[Proposal] Capture Handle - Bootstrap App-Collaboration when Screensharing

eladalon · 2021-06-04

Prelude

For a version of this that is more comprehensive and easier to navigate thanks to internal links, please refer to the explainer.

Problem Description

Generic Problem Description

Consider a web-application, running in one tab, which we’ll name “main_app.” Assume main_app calls getDisplayMedia and the user chooses to share another tab, where an application is running which we’ll call “captured_app.”

Note that:

main_app does not know what it is capturing.
captured_app does not know that it is being captured; let alone by whom.

Both these traits are desirable for the general case, but there exist legitimate use cases where the browser would want to allow applications to opt-in to bridging that gap and enable a connection.

We wish to enable the legitimate use cases while keeping the general case as it was before.

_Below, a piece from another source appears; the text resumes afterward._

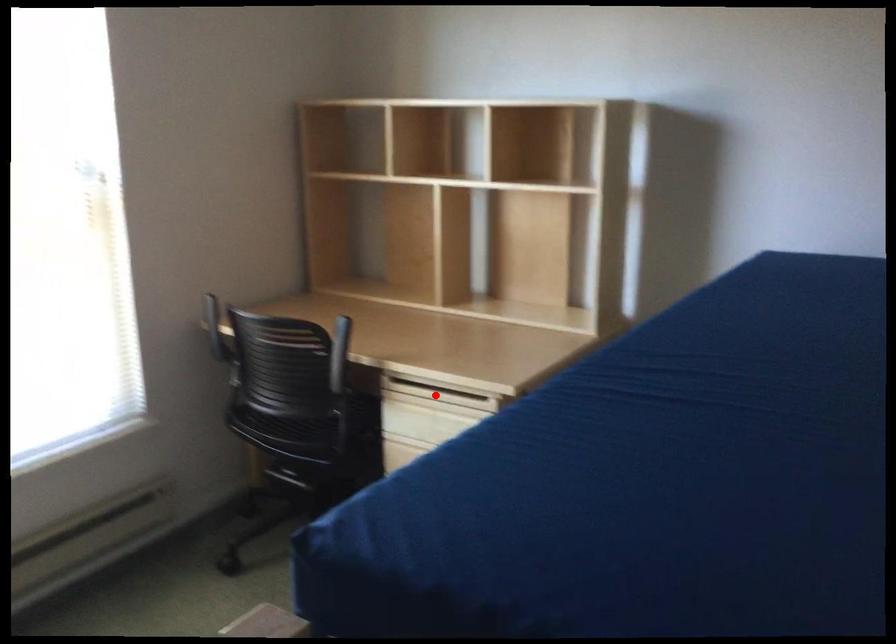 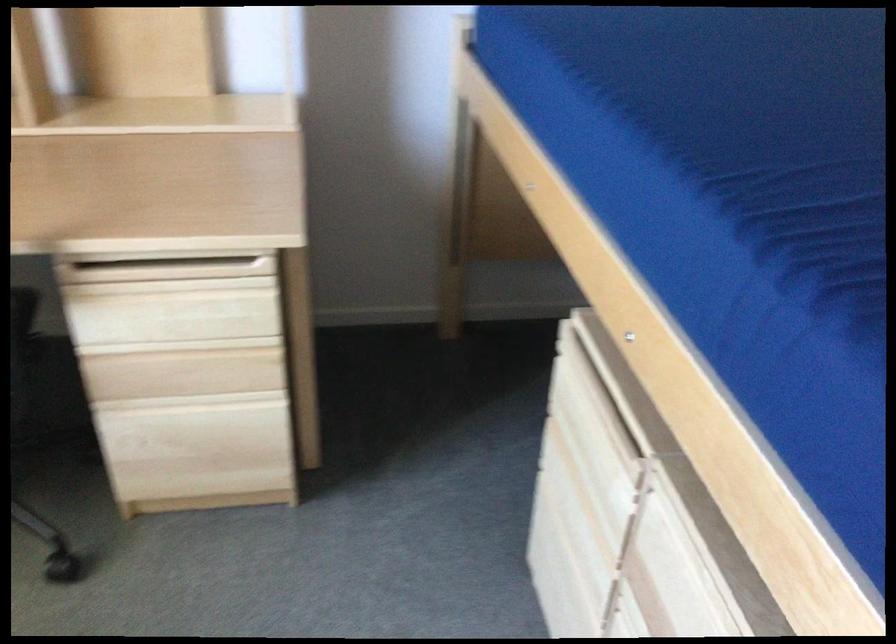 Question: I am providing you with two images of the same scene from different viewpoints. Given a red point in image1, look at the same physical point in image2. Is it:

Choices:
 (A) Closer to the viewpoint
 (B) Farther from the viewpoint

Answer: (A)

Use-case #1: Cross-App Communications

Consider two applications that wish to cooperate, for example a VC app and a presentation app. Assume the user is in a VC session. The user starts sharing a presentation. Both applications are interested in letting the VC app discover that it is capturing a slides session, which application, and even which session, so that the VC application will be able to expose controls to the user for flipping through slides. When the user clicks those controls, the VC app will be able to send messages to the presentation app (either through a service worker or through a shared back-end infrastructure). These messages will instruct the presentation app to flip through slides, enter/leave presentation-mode, etc.

Use-case #2: Analytics

Capturing applications often wish to gather statistics over what applications their users tend to capture. For example, VC applications would like to know how often their users share presentation applications from specific providers, Wikipedia, CNN, etc. Gathering such information can be used to improve service for the users by introducing new collaborations, such as the one described above.

Use-case #3: Detecting Unintended or Unapproved Captures

Users sometimes choose to share the wrong tab. Sometimes they switch to sharing the wrong tab by clicking the share-this-tab-insead button by mistake. A benevolent application could try to protect the user by presenting an in-app dialog for re-confirmation, if they believe that the user may have made a mistake.

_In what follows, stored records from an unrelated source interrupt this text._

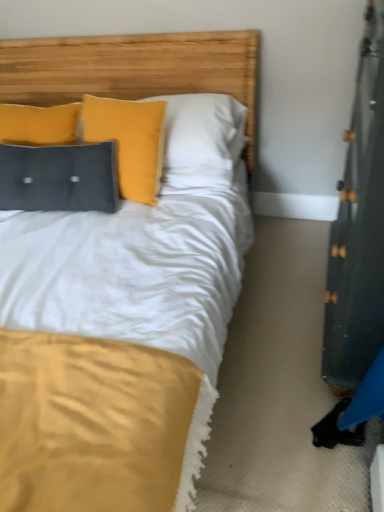 Question: Is velvet-like dark gray pillow at upper left taller than wooden headboard at upper center?

Choices:
 (A) yes
 (B) no

Answer: (B)

Question: Is velvet-like dark gray pillow at upper left closer to the viewer compared to wooden headboard at upper center?

Choices:
 (A) yes
 (B) no

Answer: (B)

Question: From the image's perspective, is velvet-like dark gray pillow at upper left over wooden headboard at upper center?

Choices:
 (A) yes
 (B) no

Answer: (B)

Question: Is wooden headboard at upper center a part of velvet-like dark gray pillow at upper left?

Choices:
 (A) no
 (B) yes

Answer: (A)

Question: Is velvet-like dark gray pillow at upper left wider than wooden headboard at upper center?

Choices:
 (A) no
 (B) yes

Answer: (A)

Question: Is velvet-like dark gray pillow at upper left at the right side of wooden headboard at upper center?

Choices:
 (A) no
 (B) yes

Answer: (A)

Question: Is wooden headboard at upper center smaller than velvet-like dark gray pillow at upper left?

Choices:
 (A) no
 (B) yes

Answer: (A)

Question: Can velvet-like dark gray pillow at upper left be found inside wooden headboard at upper center?

Choices:
 (A) no
 (B) yes

Answer: (A)

Question: Considering the relative sizes of wooden headboard at upper center and velvet-like dark gray pillow at upper left in the image provided, is wooden headboard at upper center wider than velvet-like dark gray pillow at upper left?

Choices:
 (A) no
 (B) yes

Answer: (B)

Question: From the image's perspective, does wooden headboard at upper center appear higher than velvet-like dark gray pillow at upper left?

Choices:
 (A) yes
 (B) no

Answer: (A)

Question: Is wooden headboard at upper center oriented away from velvet-like dark gray pillow at upper left?

Choices:
 (A) no
 (B) yes

Answer: (A)

Question: Does wooden headboard at upper center touch velvet-like dark gray pillow at upper left?

Choices:
 (A) no
 (B) yes

Answer: (A)

Question: Relative to wooden headboard at upper center, is velvet-like dark gray pillow at upper left in front or behind?

Choices:
 (A) behind
 (B) front

Answer: (A)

Use-case #4: Avoiding “Hall of Mirrors”

This use-case is a sub-case of #3, but deserves its own section due to its importance. The “Hall of Mirrors” effect occurs when users choose to share the tab in which the VC call takes place. When detecting self-capture, a VC application can avoid displaying the captured stream back to the user, thereby avoiding the dreaded effect.

Our Solution

Summary

Captured applications opt-in to exposing information by setting CaptureHandleConfig.
Capturing applications read this information as CaptureHandle, which is available through two access points.

MediaDevices.setCaptureHandleConfig

dictionary CaptureHandleConfig {
  boolean exposeOrigin = false;
  DOMString handle = “”;
  sequence<DOMString> permittedOrigins = [];
};

partial interface MediaDevices {
  void setCaptureHandleConfig(
      optional CaptureHandleConfig config = {});
};

We add the method setCaptureHandleConfig in MediaDevices. It accepts a configuration consisting of three independent members.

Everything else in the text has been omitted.